(STORED DATA Opens)
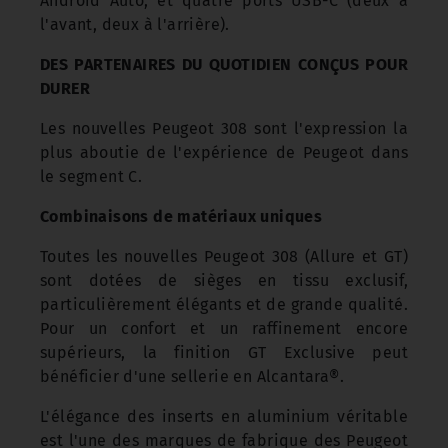
Android Auto, et quatre ports USB-C (deux à
l'avant, deux à l'arrière).
DES PARTENAIRES DU QUOTIDIEN CONÇUS POUR
DURER
Les nouvelles Peugeot 308 sont l'expression la
plus aboutie de l'expérience de Peugeot dans
le segment C.
Combinaisons de matériaux uniques
Toutes les nouvelles Peugeot 308 (Allure et GT)
sont dotées de sièges en tissu exclusif,
particulièrement élégants et de grande qualité.
Pour un confort et un raffinement encore
supérieurs, la finition GT Exclusive peut
bénéficier d'une sellerie en Alcantara®.
L'élégance des inserts en aluminium véritable
est l'une des marques de fabrique des Peugeot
(STORED DATA Closes)
• YOUR ASSIGNMENT:
Within the data above, the span starting at the line containing "DES PARTENAIRES DU QUOTIDIEN CONÇUS POUR" and ending at the line containing "particulièrement élégants et" is to be retyped exactly, with no other lines.

• ANSWER AREA:
DES PARTENAIRES DU QUOTIDIEN CONÇUS POUR
DURER
Les nouvelles Peugeot 308 sont l'expression la
plus aboutie de l'expérience de Peugeot dans
le segment C.
Combinaisons de matériaux uniques
Toutes les nouvelles Peugeot 308 (Allure et GT)
sont dotées de sièges en tissu exclusif,
particulièrement élégants et de grande qualité.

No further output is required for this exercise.